Problem:
Nothing outside the range is wanted. Repeat exactly the lines below from the one with "10MM YORKSHIRE CREAM" through the one with "Erskine Park NSW 2759".

----

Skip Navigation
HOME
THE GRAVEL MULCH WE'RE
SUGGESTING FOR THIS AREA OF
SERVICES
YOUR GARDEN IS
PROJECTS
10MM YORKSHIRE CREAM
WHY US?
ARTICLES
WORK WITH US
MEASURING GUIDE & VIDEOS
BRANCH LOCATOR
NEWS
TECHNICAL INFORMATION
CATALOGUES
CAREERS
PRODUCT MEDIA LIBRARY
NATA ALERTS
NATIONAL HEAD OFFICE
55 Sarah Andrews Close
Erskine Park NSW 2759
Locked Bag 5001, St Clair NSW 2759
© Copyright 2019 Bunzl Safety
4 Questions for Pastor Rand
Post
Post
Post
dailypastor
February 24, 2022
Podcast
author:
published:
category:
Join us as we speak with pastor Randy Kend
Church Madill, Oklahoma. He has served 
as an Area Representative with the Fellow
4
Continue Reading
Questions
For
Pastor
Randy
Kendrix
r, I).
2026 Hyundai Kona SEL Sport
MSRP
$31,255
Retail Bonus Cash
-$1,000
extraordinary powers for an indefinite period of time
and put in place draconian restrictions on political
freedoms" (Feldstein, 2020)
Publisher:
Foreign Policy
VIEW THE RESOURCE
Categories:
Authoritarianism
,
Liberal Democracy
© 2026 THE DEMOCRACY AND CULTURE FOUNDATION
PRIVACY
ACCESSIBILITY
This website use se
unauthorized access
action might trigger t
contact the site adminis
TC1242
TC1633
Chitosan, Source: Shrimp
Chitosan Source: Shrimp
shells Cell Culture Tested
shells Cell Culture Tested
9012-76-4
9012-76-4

----

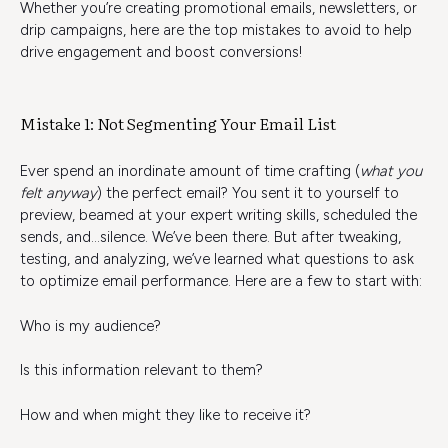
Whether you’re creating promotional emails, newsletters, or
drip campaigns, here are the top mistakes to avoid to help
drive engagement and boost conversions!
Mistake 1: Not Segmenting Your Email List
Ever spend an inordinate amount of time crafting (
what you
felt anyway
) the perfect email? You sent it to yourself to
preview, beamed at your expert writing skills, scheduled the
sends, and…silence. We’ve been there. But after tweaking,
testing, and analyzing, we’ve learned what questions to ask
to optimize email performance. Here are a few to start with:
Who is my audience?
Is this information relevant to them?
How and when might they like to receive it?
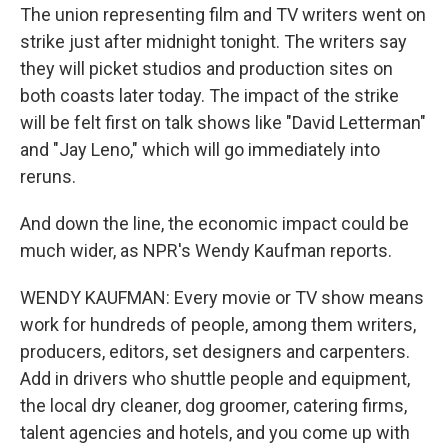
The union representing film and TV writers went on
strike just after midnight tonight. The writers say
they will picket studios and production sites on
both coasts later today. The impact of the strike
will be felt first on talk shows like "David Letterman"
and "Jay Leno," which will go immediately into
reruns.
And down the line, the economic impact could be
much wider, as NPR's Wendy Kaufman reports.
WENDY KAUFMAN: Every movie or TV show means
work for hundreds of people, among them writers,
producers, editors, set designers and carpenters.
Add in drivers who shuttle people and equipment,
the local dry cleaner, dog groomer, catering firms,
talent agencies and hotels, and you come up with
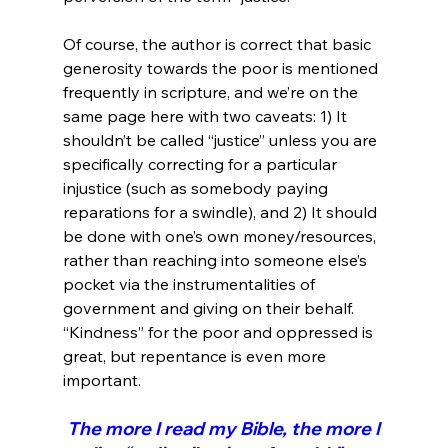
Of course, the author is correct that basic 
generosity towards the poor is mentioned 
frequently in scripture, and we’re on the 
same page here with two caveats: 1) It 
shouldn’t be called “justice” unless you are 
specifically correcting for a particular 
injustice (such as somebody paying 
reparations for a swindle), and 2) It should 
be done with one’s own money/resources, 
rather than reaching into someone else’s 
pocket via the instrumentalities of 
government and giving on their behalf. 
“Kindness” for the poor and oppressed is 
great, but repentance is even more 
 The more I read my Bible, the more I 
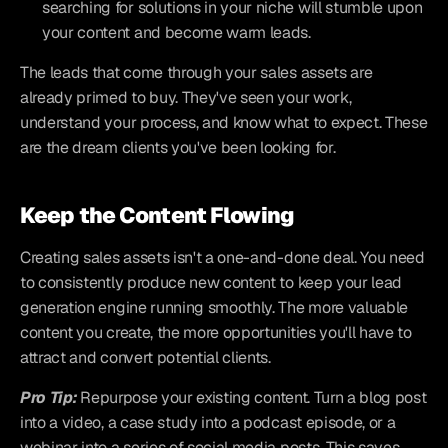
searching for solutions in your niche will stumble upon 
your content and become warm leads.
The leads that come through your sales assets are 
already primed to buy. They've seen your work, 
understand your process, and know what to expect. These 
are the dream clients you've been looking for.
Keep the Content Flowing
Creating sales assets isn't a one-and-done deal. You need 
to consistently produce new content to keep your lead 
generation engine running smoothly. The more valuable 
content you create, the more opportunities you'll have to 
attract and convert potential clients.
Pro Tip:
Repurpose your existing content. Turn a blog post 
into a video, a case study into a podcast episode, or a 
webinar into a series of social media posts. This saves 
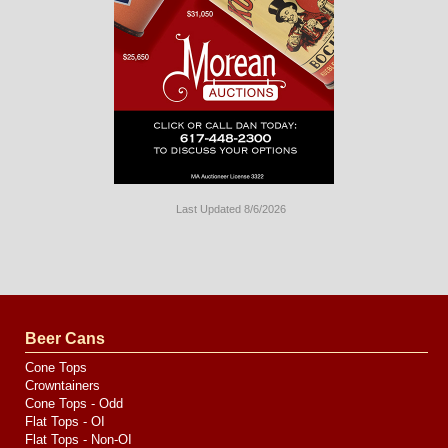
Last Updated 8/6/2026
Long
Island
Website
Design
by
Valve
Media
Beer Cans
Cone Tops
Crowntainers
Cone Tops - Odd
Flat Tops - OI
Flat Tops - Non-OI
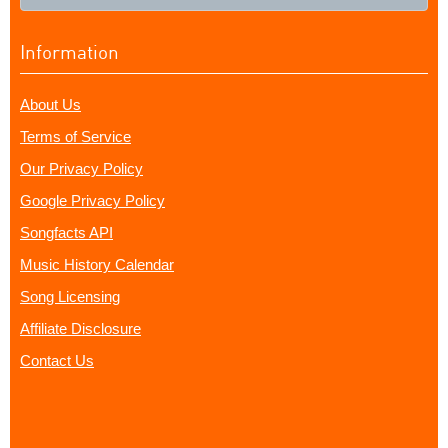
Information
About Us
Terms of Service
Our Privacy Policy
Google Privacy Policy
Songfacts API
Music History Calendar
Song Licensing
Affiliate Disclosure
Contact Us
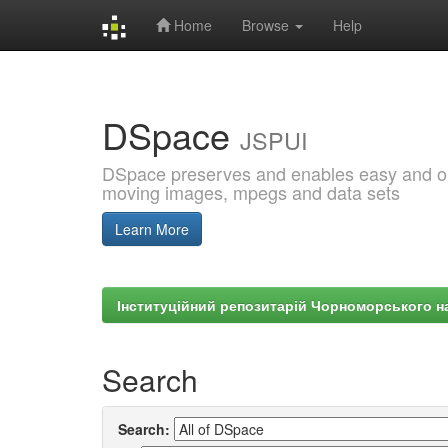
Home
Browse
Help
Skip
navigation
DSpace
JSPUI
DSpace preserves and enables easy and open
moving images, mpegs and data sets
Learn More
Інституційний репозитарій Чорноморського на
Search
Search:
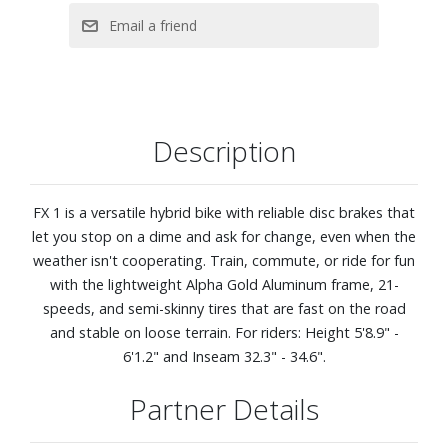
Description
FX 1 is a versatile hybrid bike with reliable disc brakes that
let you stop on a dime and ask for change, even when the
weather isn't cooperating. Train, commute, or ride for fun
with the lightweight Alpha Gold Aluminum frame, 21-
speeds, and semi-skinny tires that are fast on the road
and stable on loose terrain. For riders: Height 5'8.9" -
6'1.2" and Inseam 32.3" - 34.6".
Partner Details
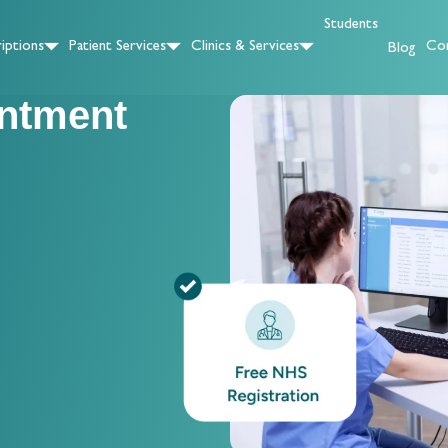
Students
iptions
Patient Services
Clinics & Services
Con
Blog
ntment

----

Answer to the exercise:
10MM YORKSHIRE CREAM
WHY US?
ARTICLES
WORK WITH US
MEASURING GUIDE & VIDEOS
BRANCH LOCATOR
NEWS
TECHNICAL INFORMATION
CATALOGUES
CAREERS
PRODUCT MEDIA LIBRARY
NATA ALERTS
NATIONAL HEAD OFFICE
55 Sarah Andrews Close
Erskine Park NSW 2759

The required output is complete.